I’m preparing to teach a seminar on song and the sounds of poetry, and looking for examples of settings in which composers emphasize the sounds of words as much as (or even more than) their meanings. I’m thinking of pieces like Babbitt’s Philomel or John Adams’s Harmonium (whose first movement starts with meaningless phonemes—"n-n-n-n-no-no-no…"—that we only later realize are related to one of the key words of John Donne’s poem). Settings of poetry are preferred, but any language or era will do.
Thanks in advance for your collective wisdom!
SMT Discuss Manager: smtdiscuss@societymusictheory.org
Comments
Babbitt's Phonemena (an array of phonemes)
Daphne
Sorry if this is too obvious, but there are a lot of Ligeti pieces you might look at, such as Clocks and Clouds, Aventures, and the Nonsense Madrigals.
--Jason Yust
Hey Steve, I think Luciano Berio's "Circles" would work well for what you are looking for.
Many thanks, Jason and Adam! These are terrific examples--especially Ligeti's Nonsense Madrigals and Berio's Circles. I'm especially interested in cases where composers emphasize the "purely" sonic aspects of poems, whether subtly or drastically (i.e., alliteration, assonance, rhyme, other vowel and consonant effects, various patterns of sound repetition and variation). These two pieces fall on the drastic side of the spectrum, so they'll definitely come in handy.
It may not be exactly what you were hoping for, but there are numerous passages in "Four Saints in Three Acts" where Thomson takes advantage of some scheme Stein has set up. Some examples off the top of my had:
Thanks, Bob. Great suggestion. Was hoping to include some Stein.
There are works by Kaija Saariaho (such as Lohn) or by Swedish Text-Sound Composers that manipulate poetry electronically is such as way that seems to emphasize the sounds of the words, arguably more than the meaning.

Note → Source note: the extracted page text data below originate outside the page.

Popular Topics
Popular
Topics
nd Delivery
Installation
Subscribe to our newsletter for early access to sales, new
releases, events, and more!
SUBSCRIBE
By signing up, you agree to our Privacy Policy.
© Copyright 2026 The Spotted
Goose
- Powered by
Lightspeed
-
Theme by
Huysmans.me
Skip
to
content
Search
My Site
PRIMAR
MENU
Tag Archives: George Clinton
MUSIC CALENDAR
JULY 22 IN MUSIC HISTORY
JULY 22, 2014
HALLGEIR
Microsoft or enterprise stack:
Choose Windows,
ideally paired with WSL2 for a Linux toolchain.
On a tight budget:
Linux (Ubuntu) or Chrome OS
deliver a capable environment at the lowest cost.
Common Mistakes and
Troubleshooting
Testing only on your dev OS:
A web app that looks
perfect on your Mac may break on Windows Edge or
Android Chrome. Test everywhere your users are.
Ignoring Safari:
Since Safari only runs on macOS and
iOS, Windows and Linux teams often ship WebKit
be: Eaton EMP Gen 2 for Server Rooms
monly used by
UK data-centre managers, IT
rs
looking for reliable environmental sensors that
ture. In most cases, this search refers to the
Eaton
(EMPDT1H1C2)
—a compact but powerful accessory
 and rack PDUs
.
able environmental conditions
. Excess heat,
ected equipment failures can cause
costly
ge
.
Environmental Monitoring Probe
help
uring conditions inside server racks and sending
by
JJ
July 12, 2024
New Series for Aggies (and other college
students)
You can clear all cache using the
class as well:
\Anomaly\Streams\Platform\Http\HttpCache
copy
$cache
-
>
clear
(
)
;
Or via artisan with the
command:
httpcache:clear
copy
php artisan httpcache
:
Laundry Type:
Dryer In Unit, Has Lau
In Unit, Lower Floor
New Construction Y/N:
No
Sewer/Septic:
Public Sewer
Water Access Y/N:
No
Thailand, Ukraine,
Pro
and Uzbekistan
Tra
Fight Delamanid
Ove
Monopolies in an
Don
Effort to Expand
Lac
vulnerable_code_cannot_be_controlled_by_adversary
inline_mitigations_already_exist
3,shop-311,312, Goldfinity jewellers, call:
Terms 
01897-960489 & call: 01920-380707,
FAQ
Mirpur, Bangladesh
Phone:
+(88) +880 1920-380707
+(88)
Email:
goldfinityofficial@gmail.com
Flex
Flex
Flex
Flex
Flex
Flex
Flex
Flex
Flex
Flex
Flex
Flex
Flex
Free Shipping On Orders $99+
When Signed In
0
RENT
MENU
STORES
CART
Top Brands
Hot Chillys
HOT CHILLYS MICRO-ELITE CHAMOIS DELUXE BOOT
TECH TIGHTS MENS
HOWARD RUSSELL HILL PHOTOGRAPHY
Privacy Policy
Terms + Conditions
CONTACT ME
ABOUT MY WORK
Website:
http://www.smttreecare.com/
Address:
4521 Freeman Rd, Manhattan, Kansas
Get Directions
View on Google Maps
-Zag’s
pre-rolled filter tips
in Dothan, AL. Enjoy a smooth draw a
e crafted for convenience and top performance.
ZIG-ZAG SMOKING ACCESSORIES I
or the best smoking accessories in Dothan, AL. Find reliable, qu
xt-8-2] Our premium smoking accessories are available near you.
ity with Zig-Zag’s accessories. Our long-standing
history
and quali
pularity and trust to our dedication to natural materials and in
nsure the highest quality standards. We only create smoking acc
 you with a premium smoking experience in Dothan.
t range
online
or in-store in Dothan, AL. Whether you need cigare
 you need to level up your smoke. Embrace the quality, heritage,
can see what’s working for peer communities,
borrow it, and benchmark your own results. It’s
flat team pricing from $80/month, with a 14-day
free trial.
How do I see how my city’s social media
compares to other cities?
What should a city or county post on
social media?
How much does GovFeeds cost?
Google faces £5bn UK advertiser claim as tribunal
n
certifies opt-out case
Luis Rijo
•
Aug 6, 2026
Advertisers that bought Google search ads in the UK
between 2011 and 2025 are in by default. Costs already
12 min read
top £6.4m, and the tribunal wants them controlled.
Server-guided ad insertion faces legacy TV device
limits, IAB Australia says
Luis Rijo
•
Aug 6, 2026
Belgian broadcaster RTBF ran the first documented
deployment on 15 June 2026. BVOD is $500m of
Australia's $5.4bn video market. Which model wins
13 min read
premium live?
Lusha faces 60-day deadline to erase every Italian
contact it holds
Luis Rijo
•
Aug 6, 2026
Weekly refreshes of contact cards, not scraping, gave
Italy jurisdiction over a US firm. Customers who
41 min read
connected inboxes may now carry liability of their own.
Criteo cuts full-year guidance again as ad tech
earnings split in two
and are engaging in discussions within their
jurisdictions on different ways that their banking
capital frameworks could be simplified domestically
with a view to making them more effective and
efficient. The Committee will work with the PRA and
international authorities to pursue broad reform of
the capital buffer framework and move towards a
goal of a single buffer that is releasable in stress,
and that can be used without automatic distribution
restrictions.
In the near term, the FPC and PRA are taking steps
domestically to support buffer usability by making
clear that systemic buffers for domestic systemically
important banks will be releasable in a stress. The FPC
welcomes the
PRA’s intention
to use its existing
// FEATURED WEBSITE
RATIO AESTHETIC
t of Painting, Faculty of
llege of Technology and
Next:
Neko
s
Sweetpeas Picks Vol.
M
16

Luciano Berio's Sinfonia likewise is a work that has a text, but which seems to privilege the sound of the words.
Poundie Burstein
CUNY
Thank you, Poundie--Lohn is mesmerizing, and it'll work great.
I don't know if you are interested in pop music examples, but a lot of the 90's band Soul Coughing's songs work this way, especially Super Bon Bon (especially about a minute and a half in). www.youtube.com/watch?v=vFyk5NKnWJA
You may already have in mind Paul Lanksy's Six Fantasies on a Poem of Thomas Campion; exploring the "spectrum" between speech and song, Lansky notes that "Each of the Fantasies attempts to musically transform a single reading by Hannah MacKay of a well-known poem by Thomas Campion and to musically highlight some aspect of her speech...explicating the implicit music within." His notes for the CD re-release can be found at
http://paul.mycpanel.princeton.edu/liner_notes/fantasies.html.
(Lansky's comments about Campion's own sensitivity to that "spectrum" and the soundworld of the poem - a "free-wheeling spin about the voice box" - are particularly striking.)
Thanks, Carissa and Anton. I've had Soul Coughing and Lansky on repeat since getting your posts.